[Opening Source information section]
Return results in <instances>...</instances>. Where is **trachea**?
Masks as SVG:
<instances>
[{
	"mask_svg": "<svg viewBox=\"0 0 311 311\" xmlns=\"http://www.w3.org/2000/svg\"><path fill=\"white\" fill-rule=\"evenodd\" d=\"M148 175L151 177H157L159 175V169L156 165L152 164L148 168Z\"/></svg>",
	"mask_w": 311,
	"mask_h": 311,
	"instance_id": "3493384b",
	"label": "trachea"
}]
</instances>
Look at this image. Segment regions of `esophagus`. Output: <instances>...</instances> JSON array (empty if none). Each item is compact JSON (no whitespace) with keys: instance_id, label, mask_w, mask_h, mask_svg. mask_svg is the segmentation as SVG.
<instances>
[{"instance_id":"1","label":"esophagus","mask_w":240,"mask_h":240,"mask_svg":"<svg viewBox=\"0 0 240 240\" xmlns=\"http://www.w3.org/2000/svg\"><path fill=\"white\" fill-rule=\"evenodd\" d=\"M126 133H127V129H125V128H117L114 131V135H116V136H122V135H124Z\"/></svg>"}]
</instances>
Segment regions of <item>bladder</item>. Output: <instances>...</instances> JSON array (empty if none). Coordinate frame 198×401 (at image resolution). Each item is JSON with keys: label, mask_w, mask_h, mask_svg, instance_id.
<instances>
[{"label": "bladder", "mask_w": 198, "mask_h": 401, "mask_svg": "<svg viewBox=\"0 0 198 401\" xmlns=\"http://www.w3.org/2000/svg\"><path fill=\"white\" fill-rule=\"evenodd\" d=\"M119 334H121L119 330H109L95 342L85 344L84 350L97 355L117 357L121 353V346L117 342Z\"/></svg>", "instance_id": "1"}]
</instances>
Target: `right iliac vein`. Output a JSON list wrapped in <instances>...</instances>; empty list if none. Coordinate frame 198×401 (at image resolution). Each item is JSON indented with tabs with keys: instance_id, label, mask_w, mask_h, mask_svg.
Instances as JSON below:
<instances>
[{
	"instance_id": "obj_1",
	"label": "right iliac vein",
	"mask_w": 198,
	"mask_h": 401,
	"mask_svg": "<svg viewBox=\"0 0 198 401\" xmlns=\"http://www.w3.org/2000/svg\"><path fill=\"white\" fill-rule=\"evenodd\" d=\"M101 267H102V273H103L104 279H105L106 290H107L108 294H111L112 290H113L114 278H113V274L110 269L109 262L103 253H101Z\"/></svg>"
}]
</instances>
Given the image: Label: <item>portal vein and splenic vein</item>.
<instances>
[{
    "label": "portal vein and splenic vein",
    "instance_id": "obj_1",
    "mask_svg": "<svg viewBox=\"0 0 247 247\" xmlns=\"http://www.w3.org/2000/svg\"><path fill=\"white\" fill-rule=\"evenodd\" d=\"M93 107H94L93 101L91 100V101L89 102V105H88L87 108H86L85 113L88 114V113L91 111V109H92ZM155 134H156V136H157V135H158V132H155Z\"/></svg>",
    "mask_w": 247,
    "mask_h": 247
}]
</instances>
[Closing Source information section]
- [Action item] Every record must be set down again exactly.

- [Response below]
Return results in <instances>...</instances>. Where is **trachea**?
Masks as SVG:
<instances>
[{
	"mask_svg": "<svg viewBox=\"0 0 311 311\" xmlns=\"http://www.w3.org/2000/svg\"><path fill=\"white\" fill-rule=\"evenodd\" d=\"M148 175L151 177H157L159 175V169L156 165L152 164L148 168Z\"/></svg>",
	"mask_w": 311,
	"mask_h": 311,
	"instance_id": "3493384b",
	"label": "trachea"
}]
</instances>
Look at this image. Segment regions of `esophagus`. Output: <instances>...</instances> JSON array (empty if none). Each item is compact JSON (no whitespace) with keys: instance_id, label, mask_w, mask_h, mask_svg. mask_svg is the segmentation as SVG.
<instances>
[{"instance_id":"1","label":"esophagus","mask_w":240,"mask_h":240,"mask_svg":"<svg viewBox=\"0 0 240 240\" xmlns=\"http://www.w3.org/2000/svg\"><path fill=\"white\" fill-rule=\"evenodd\" d=\"M126 133H127V129H125V128H117L114 131V135H116V136H122V135H124Z\"/></svg>"}]
</instances>
Segment regions of <item>bladder</item>. Output: <instances>...</instances> JSON array (empty if none). Coordinate frame 198×401 (at image resolution). Each item is JSON with keys: label, mask_w, mask_h, mask_svg, instance_id.
<instances>
[{"label": "bladder", "mask_w": 198, "mask_h": 401, "mask_svg": "<svg viewBox=\"0 0 198 401\" xmlns=\"http://www.w3.org/2000/svg\"><path fill=\"white\" fill-rule=\"evenodd\" d=\"M119 334H121L119 330H109L95 342L85 344L84 350L97 355L117 357L121 353V346L117 342Z\"/></svg>", "instance_id": "1"}]
</instances>
Target: `right iliac vein`. Output a JSON list wrapped in <instances>...</instances>; empty list if none. Coordinate frame 198×401 (at image resolution). Each item is JSON indented with tabs with keys: instance_id, label, mask_w, mask_h, mask_svg.
Instances as JSON below:
<instances>
[{
	"instance_id": "obj_1",
	"label": "right iliac vein",
	"mask_w": 198,
	"mask_h": 401,
	"mask_svg": "<svg viewBox=\"0 0 198 401\" xmlns=\"http://www.w3.org/2000/svg\"><path fill=\"white\" fill-rule=\"evenodd\" d=\"M101 267H102V273H103L104 279H105L106 290H107L108 294H111L112 290H113L114 278H113V274L110 269L109 262L103 253H101Z\"/></svg>"
}]
</instances>
Given the image: Label: <item>portal vein and splenic vein</item>.
<instances>
[{
    "label": "portal vein and splenic vein",
    "instance_id": "obj_1",
    "mask_svg": "<svg viewBox=\"0 0 247 247\" xmlns=\"http://www.w3.org/2000/svg\"><path fill=\"white\" fill-rule=\"evenodd\" d=\"M93 107H94L93 101L91 100V101L89 102V105H88L87 108H86L85 113L88 114V113L91 111V109H92ZM155 134H156V136H157V135H158V132H155Z\"/></svg>",
    "mask_w": 247,
    "mask_h": 247
}]
</instances>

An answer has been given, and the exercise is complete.